# Machine Learning Project

This is the repository for the Masters thesis project on Reinforcement Learning from Human Feedback.

## Setting up

*Note: if you are using Windows, you will need to either use a Linux VM or WSL (see [WSL setup instructions](#setting-up-wsl-recommended-for-windows) below).*

### Setting up WSL (recommended for Windows)
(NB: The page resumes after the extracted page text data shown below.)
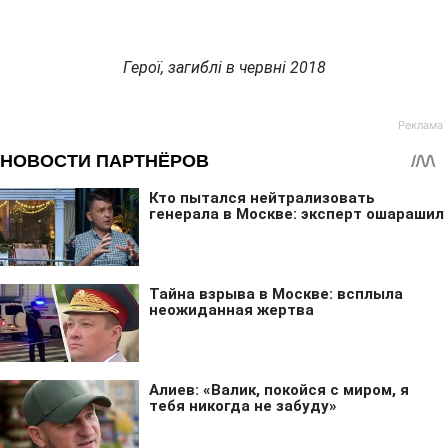
Герої, загиблі в червні 2018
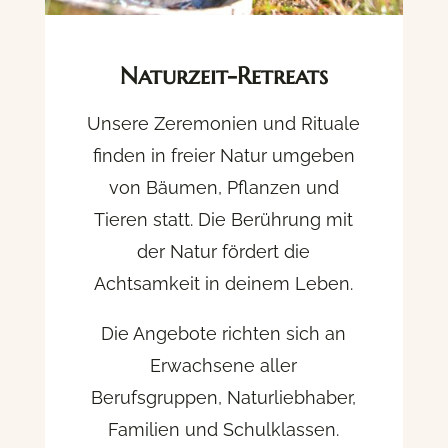
Naturzeit-Retreats
Unsere Zeremonien und Rituale
finden in freier Natur umgeben
von Bäumen, Pflanzen und
Tieren statt.
Die Berührung mit
der Natur fördert die
Achtsamkeit in deinem Leben.
Die Angebote richten sich an
Erwachsene aller
Berufsgruppen, Naturliebhaber,
Familien und Schulklassen.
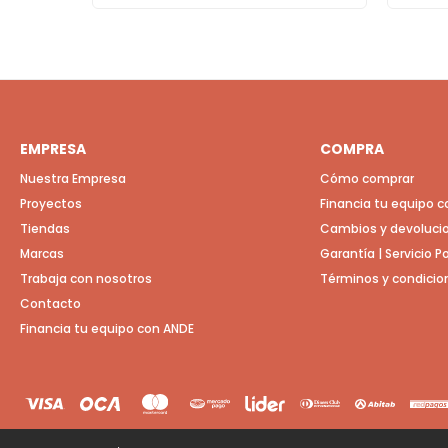
EMPRESA
COMPRA
Nuestra Empresa
Cómo comprar
Proyectos
Financia tu equipo 
Tiendas
Cambios y devoluci
Marcas
Garantía | Servicio 
Trabaja con nosotros
Términos y condicio
Contacto
Financia tu equipo con ANDE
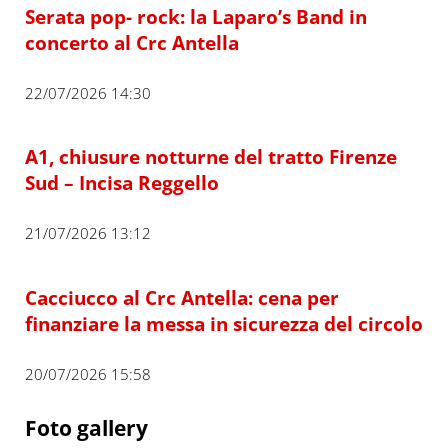
Serata pop- rock: la Laparo’s Band in
concerto al Crc Antella
22/07/2026 14:30
A1, chiusure notturne del tratto Firenze
Sud – Incisa Reggello
21/07/2026 13:12
Cacciucco al Crc Antella: cena per
finanziare la messa in sicurezza del circolo
20/07/2026 15:58
Foto gallery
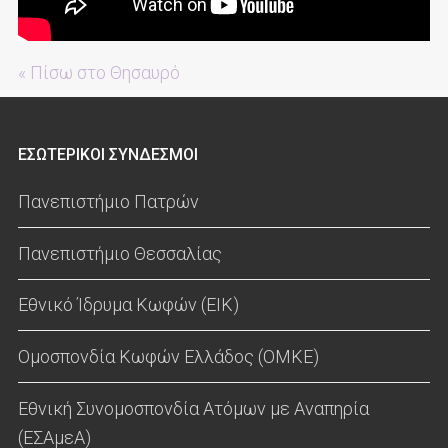
« Πίσω στο Θησαυρό
ΕΣΩΤΕΡΙΚΟΙ ΣΥΝΔΕΣΜΟΙ
Πανεπιστήμιο Πατρών
Πανεπιστήμιο Θεσσαλίας
Εθνικό Ίδρυμα Κωφών (ΕΙΚ)
Ομοσπονδία Κωφών Ελλάδος (ΟΜΚΕ)
Εθνική Συνομοσπονδία Ατόμων με Αναπηρία
(ΕΣΑμεΑ)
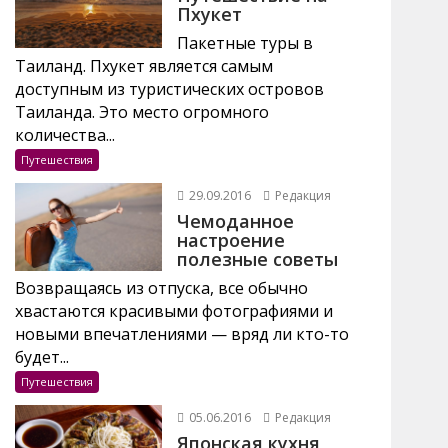
Пхукет
Пакетные туры в
Таиланд. Пхукет является самым
доступным из туристических островов
Таиланда. Это место огромного
количества...
Путешествия
29.09.2016
Редакция
Чемоданное
настроение
полезные советы
Возвращаясь из отпуска, все обычно
хвастаются красивыми фотографиями и
новыми впечатлениями — вряд ли кто-то
будет...
Путешествия
05.06.2016
Редакция
Японская кухня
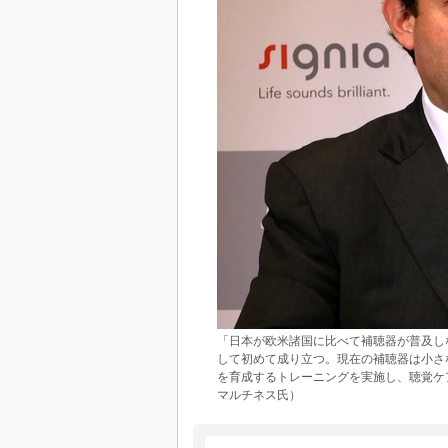
「日本が欧米諸国に比べて補聴器が普及し
して初めて成り立つ。現在の補聴器は小さ
を育成するトレーニングを実施し、聴覚ケアサ
マルチネス氏）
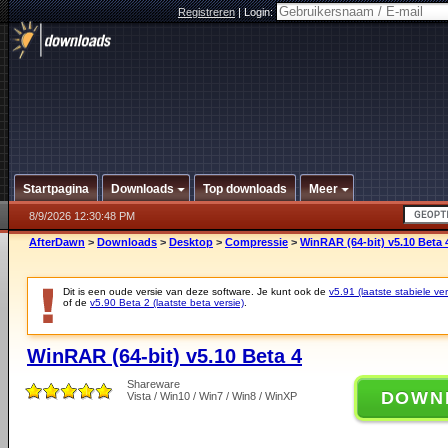
Registreren
|
Login:
Startpagina
Downloads
Top downloads
Meer
8/9/2026 12:30:48 PM
AfterDawn
>
Downloads
>
Desktop
>
Compressie
>
WinRAR (64-bit) v5.10 Beta 
Dit is een oude versie van deze software. Je kunt ook de
v5.91 (laatste stabiele ver
of de
v5.90 Beta 2 (laatste beta versie)
.
WinRAR (64-bit) v5.10 Beta 4
Shareware
DOWN
Vista / Win10 / Win7 / Win8 / WinXP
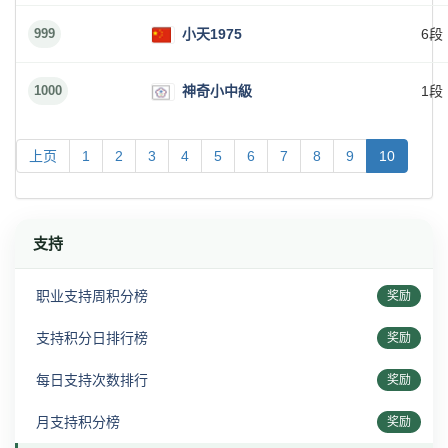
999
小天1975
6段
1000
神奇小中級
1段
上页
1
2
3
4
5
6
7
8
9
10
支持
职业支持周积分榜
奖励
支持积分日排行榜
奖励
每日支持次数排行
奖励
月支持积分榜
奖励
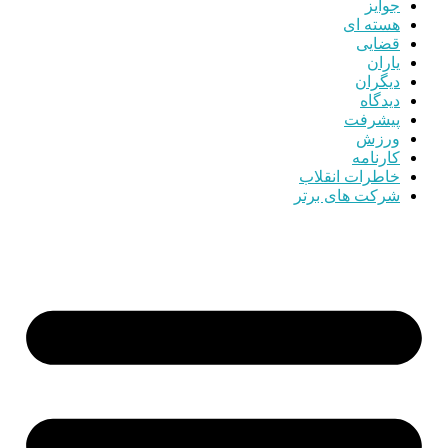
جوایز
هسته ای
قضایی
یاران
دیگران
دیدگاه
پیشرفت
ورزش
کارنامه
خاطرات انقلاب
شرکت های برتر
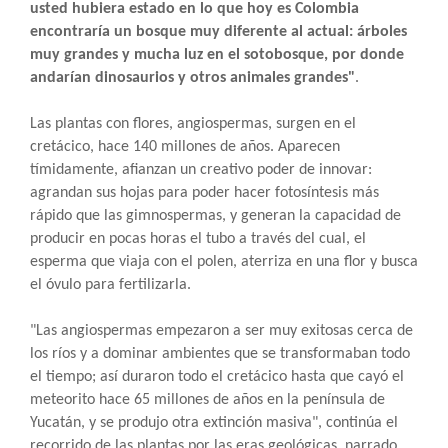
usted hubiera estado en lo que hoy es Colombia
encontraría un bosque muy diferente al actual: árboles
muy grandes y mucha luz en el sotobosque, por donde
andarían dinosaurios y otros animales grandes"
.
Las plantas con flores, angiospermas, surgen en el
cretácico, hace 140 millones de años. Aparecen
tímidamente, afianzan un creativo poder de innovar:
agrandan sus hojas para poder hacer fotosíntesis más
rápido que las gimnospermas, y generan la capacidad de
producir en pocas horas el tubo a través del cual, el
esperma que viaja con el polen, aterriza en una flor y busca
el óvulo para fertilizarla.
"Las angiospermas empezaron a ser muy exitosas cerca de
los ríos y a dominar ambientes que se transformaban todo
el tiempo; así duraron todo el cretácico hasta que cayó el
meteorito hace 65 millones de años en la península de
Yucatán, y se produjo otra extinción masiva", continúa el
recorrido de las plantas por las eras geológicas, narrado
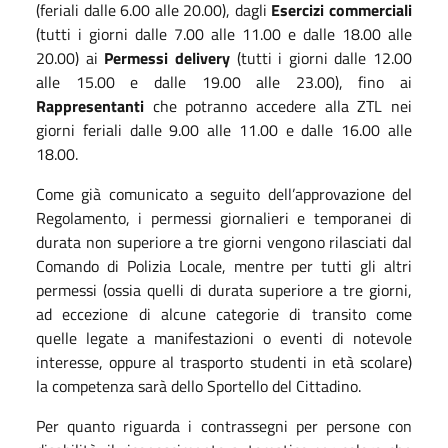
(feriali dalle 6.00 alle 20.00), dagli
Esercizi commerciali
(tutti i giorni dalle 7.00 alle 11.00 e dalle 18.00 alle
20.00) ai
Permessi delivery
(tutti i giorni dalle 12.00
alle 15.00 e dalle 19.00 alle 23.00), fino ai
Rappresentanti
che potranno accedere alla ZTL nei
giorni feriali dalle 9.00 alle 11.00 e dalle 16.00 alle
18.00.
Come già comunicato a seguito dell’approvazione del
Regolamento, i permessi giornalieri e temporanei di
durata non superiore a tre giorni vengono rilasciati dal
Comando di Polizia Locale, mentre per tutti gli altri
permessi (ossia quelli di durata superiore a tre giorni,
ad eccezione di alcune categorie di transito come
quelle legate a manifestazioni o eventi di notevole
interesse, oppure al trasporto studenti in età scolare)
la competenza sarà dello Sportello del Cittadino.
Per quanto riguarda i contrassegni per persone con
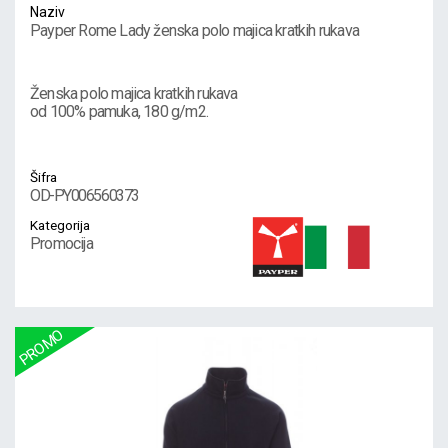
Naziv
Payper Rome Lady ženska polo majica kratkih rukava
Ženska polo majica kratkih rukava
od 100% pamuka, 180 g/m2.
Šifra
OD-PY006560373
Kategorija
Promocija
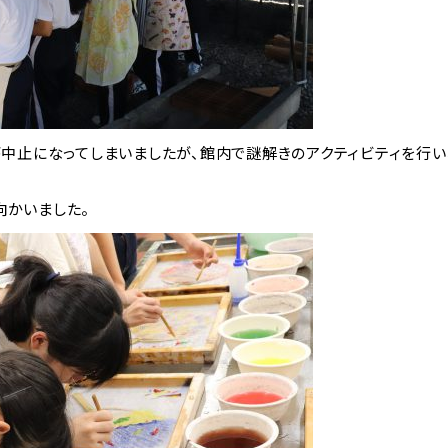
が中止になってしまいましたが、館内で謎解きのアクティビティを行い
かいました。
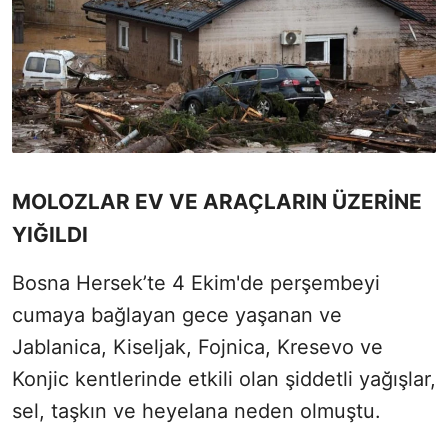
MOLOZLAR EV VE ARAÇLARIN ÜZERİNE
YIĞILDI
Bosna Hersek’te 4 Ekim'de perşembeyi
cumaya bağlayan gece yaşanan ve
Jablanica, Kiseljak, Fojnica, Kresevo ve
Konjic kentlerinde etkili olan şiddetli yağışlar,
sel, taşkın ve heyelana neden olmuştu.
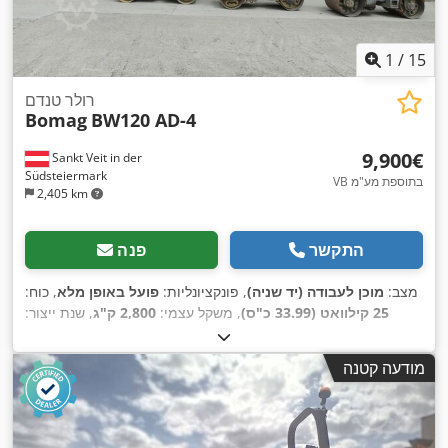
1
/
15
רולר טנדם
Bomag
BW120 AD-4
‏9,900 ‏€
Sankt Veit in der
Südsteiermark
VB בתוספת מע"מ
2,405 km
התקשר
פנה
מצב:
מוכן לעבודה (יד שניה)
, פונקציונליות:
פועל באופן מלא
, כוח:
25 קילוואט (33.99 כ"ס)
, משקל עצמי:
2,800 ק"ג
, שנת ייצור:
,
2,950 h
2007
, שעות עבודה:
מודעה קטנה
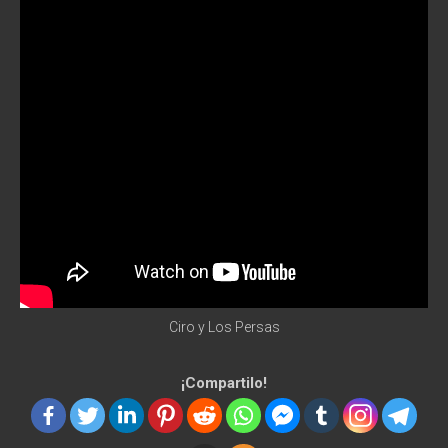
Ciro y Los Persas
¡Compartilo!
1. Set up [WSL](https://learn.microsoft.com/en-us/windows/wsl/install)
1. Open WSL command line and clone the repo using it (to a path NOT starting with `/mnt/`) instead of using a Windows command prompt or PowerShell. This will make the development environment faster.
1. Add `export DISPLAY=$(cat /etc/resolv.conf | grep nameserver | awk '{print $2}'):0` to your shell profile (e.g., to the end of `~/.bashrc` or `~/.zshrc` or similar) to enable WSL to open windows and display GUIs.
1. If you are using VSCode, run `code .` inside the project directory to open it (or if you've opened the project before, you can access it from `File -> Open Recent`). See [Open a WSL project in Visual Studio Code](https://learn.microsoft.com/en-us/windows/wsl/tutorials/wsl-vscode#open-a-wsl-project-in-visual-studio-code) for more details.
1. Do all further setup inside the WSL command line or from the terminal of VSCode opened from WSL.

### Installing dependencies

1. Install Python 3.11
1. Run `poetry install` in the project directory to install dependencies of the project. It will create a separate environment for this project and activate it every time you run a command with `poetry run`.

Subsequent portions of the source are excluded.